La volta che Mercedes copiò un pesce per fare un’auto
Negli anni Duemila realizzò un prototipo basato sull'affascinante formea del pesce scatola, ma i progettisti fraintesero tutto e fu un fallimento
di Jake Buehler - Slate
Negli anni Novanta Mercedes Benz voleva progettare un’automobile. Ma non una macchina qualsiasi. Mercedes Benz cercò di progettare un veicolo che fosse allo stesso tempo aerodinamico, sicuro, efficiente e manovrabile: per raggiungere questi obiettivi, cercò di ispirarsi alla natura. Dopo molte ricerche, la società decise di prendere come modello il pesce scatola, un piccolo pesce della barriera corallina tropicale. A differenza di praticamente tutti gli altri animali dotati di pinne, il pesce scatola è interamente racchiuso in un guscio osseo quadrato o triangolare, leggero, rigido – chiamato anche carapace – che deriva da moltissime piccole placche fuse assieme, e sembra quasi un nido d’ape che ha incrociato lo sguardo di Medusa.
In particolare gli ingegneri si interessarono alla forma del carapace del pesce scatola, poiché pensarono avesse caratteristiche aerodinamiche impressionanti. Notarono che il corpo del pesce scatola, nonostante sia un ampio blocco arrotondato (convenientemente simile a quello di un’automobile), poneva pochissima resistenza. Inoltre, il carapace aveva teoricamente un’unica innata proprietà di auto-stabilizzazione, che dirigeva la corrente d’acqua in modo da mantenere il pesce scatola in rotta nonostante le onde tumultuose. Questa miracolosa combinazione – corpo spazioso, bassa resistenza e alta stabilità – rendeva il pesce scatola una scelta perfetta come modello, e il team di progettisti si mise al lavoro adottando la sua strana forma come base per la lavorazione dei contorni del nuovo veicolo.

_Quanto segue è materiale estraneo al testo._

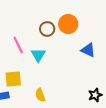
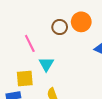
cyan triangle: (38, 55) -> (46, 64), moved

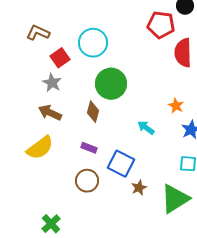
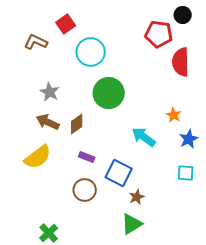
red square: (60, 58) -> (66, 24), moved
brown diamond: (93, 112) -> (77, 124), moved, turned 40
cyan arrow: (146, 128) -> (144, 137), size x1.4
green triangle: (175, 199) -> (132, 224), moved, size x0.7

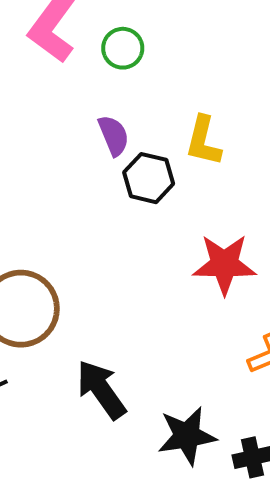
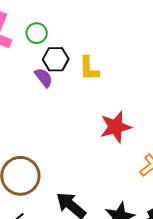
black hexagon: (149, 178) -> (56, 59), moved

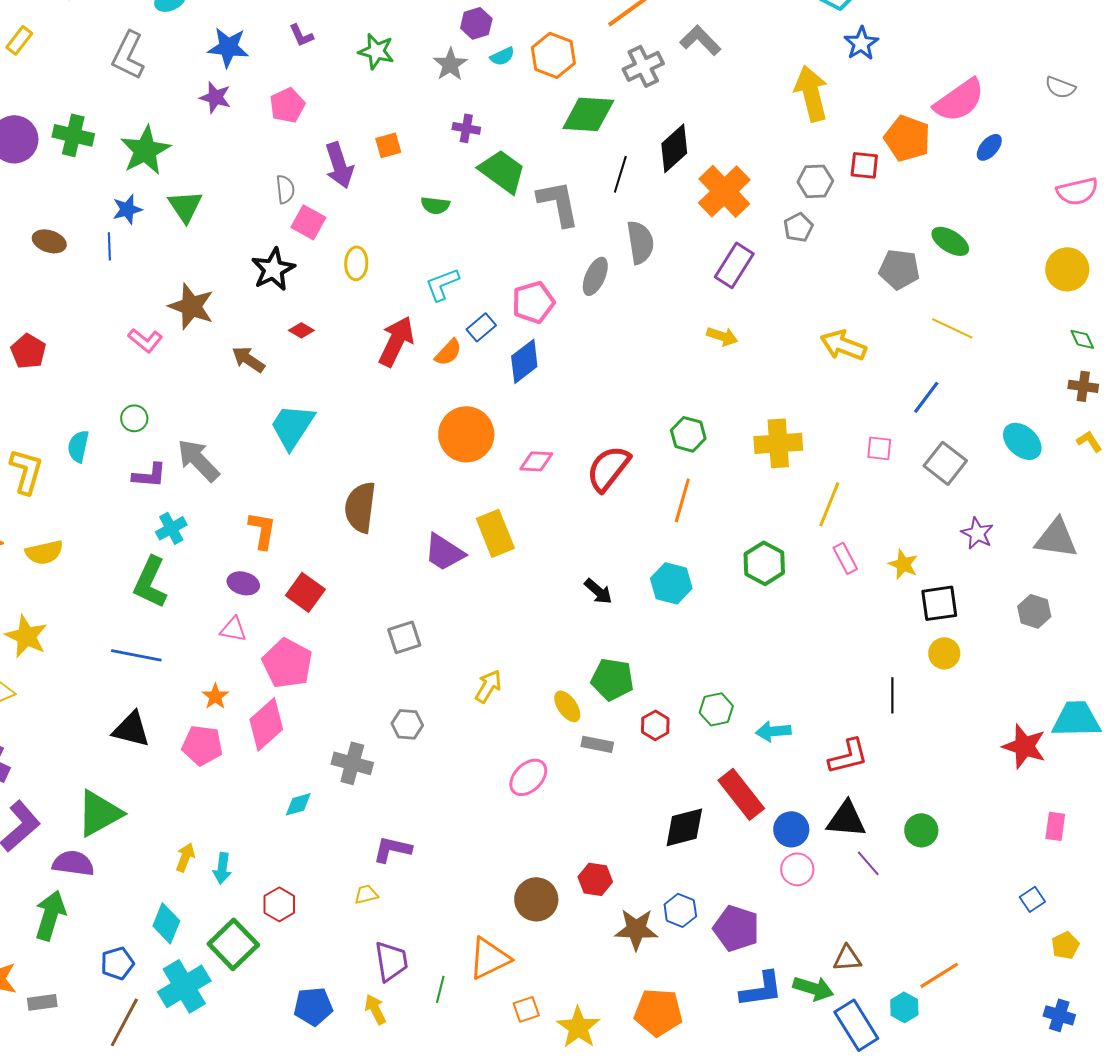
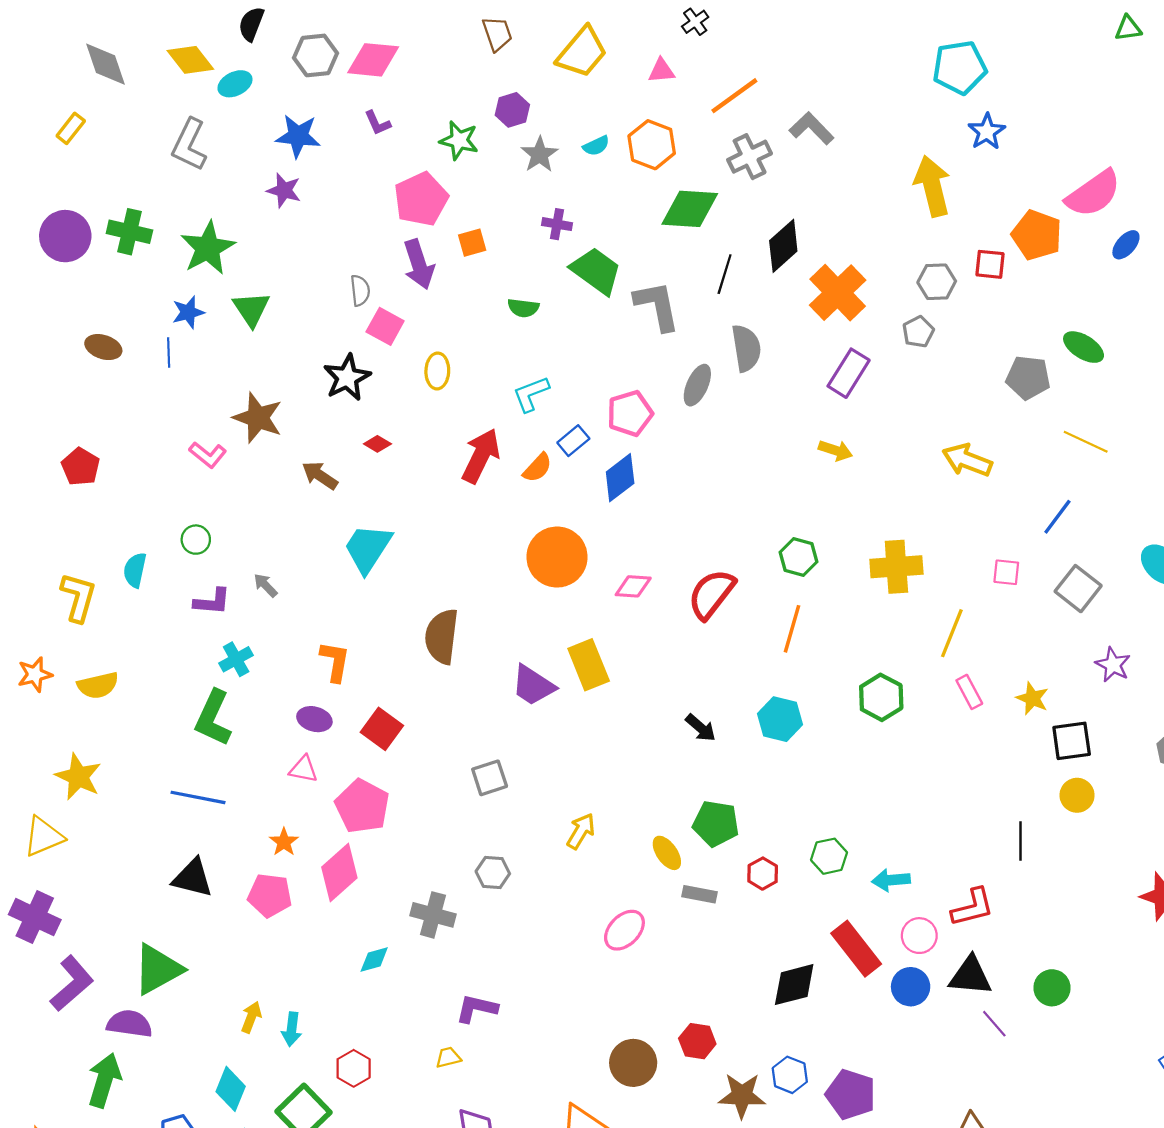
purple hexagon: (476, 23) -> (512, 110), moved
pink pentagon: (287, 105) -> (421, 199), moved, size x1.4
gray arrow: (198, 460) -> (265, 585), size x0.5
pink circle: (797, 869) -> (919, 936), moved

Nel 2005 Mercedes Benz presentò quindi Bionic, un prototipo di autovettura ispirata al pesce scatola. L’elegante debutto del veicolo ricevette grande attenzione. Sul serio. Le persone parlarono di questa macchina, per molti anni. La strana auto a forma di pesce di Mercedes Benz fu considerata una rivoluzionaria applicazione del concetto di bionica, nel quale la tecnologia si basa e viene modellata sul mondo biologico. Bionic fu considerata generalmente come il simbolo del potere della collaborazione tra biologia, ingegneria e design, e un esempio dell’utilità di creare direttamente dalle invenzioni già modellate da milioni di anni di evoluzione.
Tuttavia pare che Mercedes Benz abbia completamente frainteso il pesce scatola. Secondo un recente articolo pubblicato sul Journal of the Royal Society Interface, la società avrebbe interpretato male il profilo idrodinamico del pesce e quindi anche quello del prototipo Bionic. Gli autori dell’articolo, ricercatori dell’Università di Anversa in Belgio, dell’Università di Groningen nei Paesi Bassi, e della UCLA, sostengono che la forma del corpo del pesce scatola non primeggi particolarmente nella riduzione della resistenza. Non solo: quella forma causa instabilità durante la nuotata, invece che minimizzarla. Questo contraddice completamente l’intera premessa del prototipo di Mercedes Benz.
I ricercatori hanno dimostrato l’errore risolvendo “il paradosso della nuotata del pesce scatola”. Il paradosso si trova nel conflitto tra la teoria corrente, influenzata dalla forma del corpo del pesce scatola, e i bisogni giornalieri di un pesce che vive in un sistema come quello della barriera corallina. Si era pensato che la forma del corpo, modellata dal carapace osseo, funzionasse come stabilizzatore incorporato. Se sei un pesce scatola e ricevi una spinta tale da farti impennare a un certo angolo, si pensa che i vortici che si formano intorno ai tuoi lati ti riporteranno sul percorso che stavi seguendo prima. Ma se ricevi una spinta laterale? Si forma un ulteriore vortice lungo il tuo corpo e, dopo esserti riallineato, tutto torna a posto. Il fenomeno è conosciuto come “alzata da vortice”, lo stesso meccanismo che permette ai jet da guerra di assumere inclinazioni spettacolari senza che si verifichino incidenti durante il volo.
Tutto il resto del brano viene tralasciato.